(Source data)
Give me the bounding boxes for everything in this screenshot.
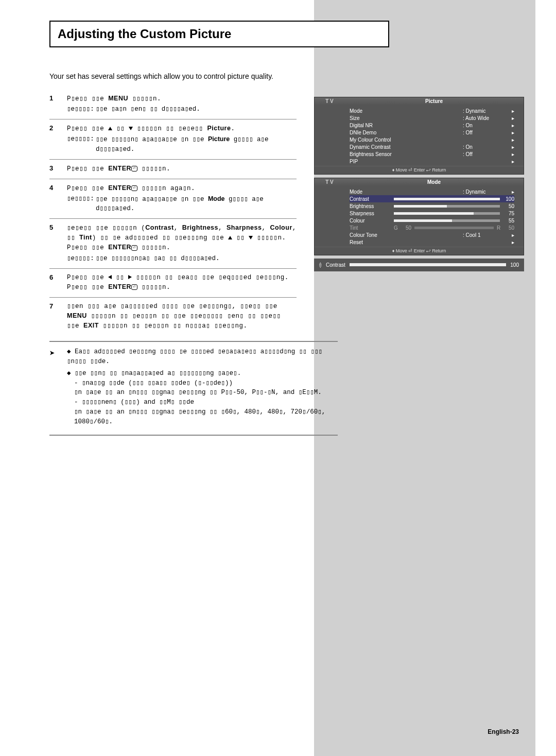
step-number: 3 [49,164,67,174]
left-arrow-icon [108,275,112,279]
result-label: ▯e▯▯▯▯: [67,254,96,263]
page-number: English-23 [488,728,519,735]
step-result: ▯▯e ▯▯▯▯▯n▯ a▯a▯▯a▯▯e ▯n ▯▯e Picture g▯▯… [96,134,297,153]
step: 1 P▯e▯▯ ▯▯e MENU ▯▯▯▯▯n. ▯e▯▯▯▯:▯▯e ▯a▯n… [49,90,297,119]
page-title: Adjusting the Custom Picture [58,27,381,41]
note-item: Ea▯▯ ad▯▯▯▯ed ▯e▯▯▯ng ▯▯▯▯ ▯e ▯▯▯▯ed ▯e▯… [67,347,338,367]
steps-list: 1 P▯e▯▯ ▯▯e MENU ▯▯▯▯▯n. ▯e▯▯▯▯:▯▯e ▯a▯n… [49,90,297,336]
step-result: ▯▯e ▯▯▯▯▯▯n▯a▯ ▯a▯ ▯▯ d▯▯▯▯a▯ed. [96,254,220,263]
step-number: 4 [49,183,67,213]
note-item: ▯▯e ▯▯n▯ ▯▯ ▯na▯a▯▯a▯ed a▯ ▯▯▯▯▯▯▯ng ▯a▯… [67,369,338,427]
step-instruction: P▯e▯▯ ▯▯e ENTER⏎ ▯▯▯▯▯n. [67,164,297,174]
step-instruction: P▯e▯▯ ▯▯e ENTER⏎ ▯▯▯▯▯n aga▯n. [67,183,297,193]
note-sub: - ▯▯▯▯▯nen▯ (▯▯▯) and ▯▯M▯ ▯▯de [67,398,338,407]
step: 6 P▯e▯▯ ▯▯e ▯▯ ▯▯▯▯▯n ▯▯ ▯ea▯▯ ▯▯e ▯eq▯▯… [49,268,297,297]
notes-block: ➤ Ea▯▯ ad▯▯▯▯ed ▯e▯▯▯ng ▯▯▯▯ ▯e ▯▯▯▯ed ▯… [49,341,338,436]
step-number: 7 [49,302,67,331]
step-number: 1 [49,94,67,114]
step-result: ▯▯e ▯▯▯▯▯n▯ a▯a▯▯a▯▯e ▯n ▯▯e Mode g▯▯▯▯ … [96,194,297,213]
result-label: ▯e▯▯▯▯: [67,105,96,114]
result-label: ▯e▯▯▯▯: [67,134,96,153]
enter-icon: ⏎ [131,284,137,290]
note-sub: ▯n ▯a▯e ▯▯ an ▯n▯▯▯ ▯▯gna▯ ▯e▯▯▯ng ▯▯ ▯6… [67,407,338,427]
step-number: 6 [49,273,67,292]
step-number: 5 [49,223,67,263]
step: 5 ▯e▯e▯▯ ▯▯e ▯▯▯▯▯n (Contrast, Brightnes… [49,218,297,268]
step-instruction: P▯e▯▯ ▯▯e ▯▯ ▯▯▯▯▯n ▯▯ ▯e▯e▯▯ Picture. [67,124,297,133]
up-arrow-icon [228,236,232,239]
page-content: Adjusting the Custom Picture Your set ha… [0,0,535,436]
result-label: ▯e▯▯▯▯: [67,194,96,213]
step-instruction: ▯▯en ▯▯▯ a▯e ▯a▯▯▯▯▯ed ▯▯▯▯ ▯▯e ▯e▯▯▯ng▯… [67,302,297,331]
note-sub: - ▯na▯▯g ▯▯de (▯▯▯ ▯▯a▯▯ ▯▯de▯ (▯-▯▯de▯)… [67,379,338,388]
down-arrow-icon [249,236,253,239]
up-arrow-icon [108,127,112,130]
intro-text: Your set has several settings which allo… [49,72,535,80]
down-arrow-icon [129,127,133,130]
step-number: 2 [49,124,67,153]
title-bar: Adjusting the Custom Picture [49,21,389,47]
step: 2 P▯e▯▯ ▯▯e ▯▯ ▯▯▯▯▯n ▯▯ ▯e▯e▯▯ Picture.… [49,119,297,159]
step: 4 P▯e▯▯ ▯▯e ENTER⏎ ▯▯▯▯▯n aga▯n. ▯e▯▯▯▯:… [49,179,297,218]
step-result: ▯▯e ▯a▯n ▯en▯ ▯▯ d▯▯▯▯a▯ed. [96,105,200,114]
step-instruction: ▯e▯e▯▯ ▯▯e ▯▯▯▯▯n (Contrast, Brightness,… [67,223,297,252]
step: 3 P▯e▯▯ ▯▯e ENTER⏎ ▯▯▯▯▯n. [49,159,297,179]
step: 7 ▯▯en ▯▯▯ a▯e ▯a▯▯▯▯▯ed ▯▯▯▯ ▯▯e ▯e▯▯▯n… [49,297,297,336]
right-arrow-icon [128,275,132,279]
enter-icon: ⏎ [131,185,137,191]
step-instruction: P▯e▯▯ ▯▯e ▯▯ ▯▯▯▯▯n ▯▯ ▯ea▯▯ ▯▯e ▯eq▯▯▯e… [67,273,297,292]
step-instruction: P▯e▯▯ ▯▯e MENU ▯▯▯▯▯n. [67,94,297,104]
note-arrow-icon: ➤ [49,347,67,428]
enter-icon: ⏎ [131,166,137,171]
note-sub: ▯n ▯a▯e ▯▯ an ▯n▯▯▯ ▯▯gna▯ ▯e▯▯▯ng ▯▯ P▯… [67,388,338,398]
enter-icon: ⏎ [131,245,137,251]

EXERCISE: Copy out every entry above word for word; omit the images.

YOUR SOLUTION:
Give me the bounding boxes for everything in this screenshot.
step-number: 3 [49,164,67,174]
left-arrow-icon [108,275,112,279]
result-label: ▯e▯▯▯▯: [67,254,96,263]
page-number: English-23 [488,728,519,735]
step-result: ▯▯e ▯▯▯▯▯n▯ a▯a▯▯a▯▯e ▯n ▯▯e Picture g▯▯… [96,134,297,153]
step: 1 P▯e▯▯ ▯▯e MENU ▯▯▯▯▯n. ▯e▯▯▯▯:▯▯e ▯a▯n… [49,90,297,119]
page-title: Adjusting the Custom Picture [58,27,381,41]
note-item: Ea▯▯ ad▯▯▯▯ed ▯e▯▯▯ng ▯▯▯▯ ▯e ▯▯▯▯ed ▯e▯… [67,347,338,367]
steps-list: 1 P▯e▯▯ ▯▯e MENU ▯▯▯▯▯n. ▯e▯▯▯▯:▯▯e ▯a▯n… [49,90,297,336]
step-result: ▯▯e ▯▯▯▯▯▯n▯a▯ ▯a▯ ▯▯ d▯▯▯▯a▯ed. [96,254,220,263]
step-number: 4 [49,183,67,213]
note-item: ▯▯e ▯▯n▯ ▯▯ ▯na▯a▯▯a▯ed a▯ ▯▯▯▯▯▯▯ng ▯a▯… [67,369,338,427]
step-instruction: P▯e▯▯ ▯▯e ENTER⏎ ▯▯▯▯▯n. [67,164,297,174]
step-instruction: P▯e▯▯ ▯▯e ENTER⏎ ▯▯▯▯▯n aga▯n. [67,183,297,193]
note-sub: - ▯▯▯▯▯nen▯ (▯▯▯) and ▯▯M▯ ▯▯de [67,398,338,407]
step: 6 P▯e▯▯ ▯▯e ▯▯ ▯▯▯▯▯n ▯▯ ▯ea▯▯ ▯▯e ▯eq▯▯… [49,268,297,297]
notes-block: ➤ Ea▯▯ ad▯▯▯▯ed ▯e▯▯▯ng ▯▯▯▯ ▯e ▯▯▯▯ed ▯… [49,341,338,436]
step-number: 7 [49,302,67,331]
step-number: 1 [49,94,67,114]
step-result: ▯▯e ▯▯▯▯▯n▯ a▯a▯▯a▯▯e ▯n ▯▯e Mode g▯▯▯▯ … [96,194,297,213]
result-label: ▯e▯▯▯▯: [67,105,96,114]
result-label: ▯e▯▯▯▯: [67,134,96,153]
enter-icon: ⏎ [131,284,137,290]
note-sub: ▯n ▯a▯e ▯▯ an ▯n▯▯▯ ▯▯gna▯ ▯e▯▯▯ng ▯▯ ▯6… [67,407,338,427]
step-number: 6 [49,273,67,292]
step-number: 5 [49,223,67,263]
step: 5 ▯e▯e▯▯ ▯▯e ▯▯▯▯▯n (Contrast, Brightnes… [49,218,297,268]
step-instruction: P▯e▯▯ ▯▯e ▯▯ ▯▯▯▯▯n ▯▯ ▯e▯e▯▯ Picture. [67,124,297,133]
up-arrow-icon [228,236,232,239]
page-content: Adjusting the Custom Picture Your set ha… [0,0,535,436]
result-label: ▯e▯▯▯▯: [67,194,96,213]
step-instruction: ▯▯en ▯▯▯ a▯e ▯a▯▯▯▯▯ed ▯▯▯▯ ▯▯e ▯e▯▯▯ng▯… [67,302,297,331]
note-sub: - ▯na▯▯g ▯▯de (▯▯▯ ▯▯a▯▯ ▯▯de▯ (▯-▯▯de▯)… [67,379,338,388]
down-arrow-icon [249,236,253,239]
up-arrow-icon [108,127,112,130]
intro-text: Your set has several settings which allo… [49,72,535,80]
down-arrow-icon [129,127,133,130]
step-number: 2 [49,124,67,153]
title-bar: Adjusting the Custom Picture [49,21,389,47]
step: 2 P▯e▯▯ ▯▯e ▯▯ ▯▯▯▯▯n ▯▯ ▯e▯e▯▯ Picture.… [49,119,297,159]
step: 4 P▯e▯▯ ▯▯e ENTER⏎ ▯▯▯▯▯n aga▯n. ▯e▯▯▯▯:… [49,179,297,218]
step-result: ▯▯e ▯a▯n ▯en▯ ▯▯ d▯▯▯▯a▯ed. [96,105,200,114]
step-instruction: ▯e▯e▯▯ ▯▯e ▯▯▯▯▯n (Contrast, Brightness,… [67,223,297,252]
step: 3 P▯e▯▯ ▯▯e ENTER⏎ ▯▯▯▯▯n. [49,159,297,179]
step: 7 ▯▯en ▯▯▯ a▯e ▯a▯▯▯▯▯ed ▯▯▯▯ ▯▯e ▯e▯▯▯n… [49,297,297,336]
right-arrow-icon [128,275,132,279]
enter-icon: ⏎ [131,185,137,191]
step-instruction: P▯e▯▯ ▯▯e ▯▯ ▯▯▯▯▯n ▯▯ ▯ea▯▯ ▯▯e ▯eq▯▯▯e… [67,273,297,292]
step-instruction: P▯e▯▯ ▯▯e MENU ▯▯▯▯▯n. [67,94,297,104]
note-arrow-icon: ➤ [49,347,67,428]
enter-icon: ⏎ [131,166,137,171]
note-sub: ▯n ▯a▯e ▯▯ an ▯n▯▯▯ ▯▯gna▯ ▯e▯▯▯ng ▯▯ P▯… [67,388,338,398]
enter-icon: ⏎ [131,245,137,251]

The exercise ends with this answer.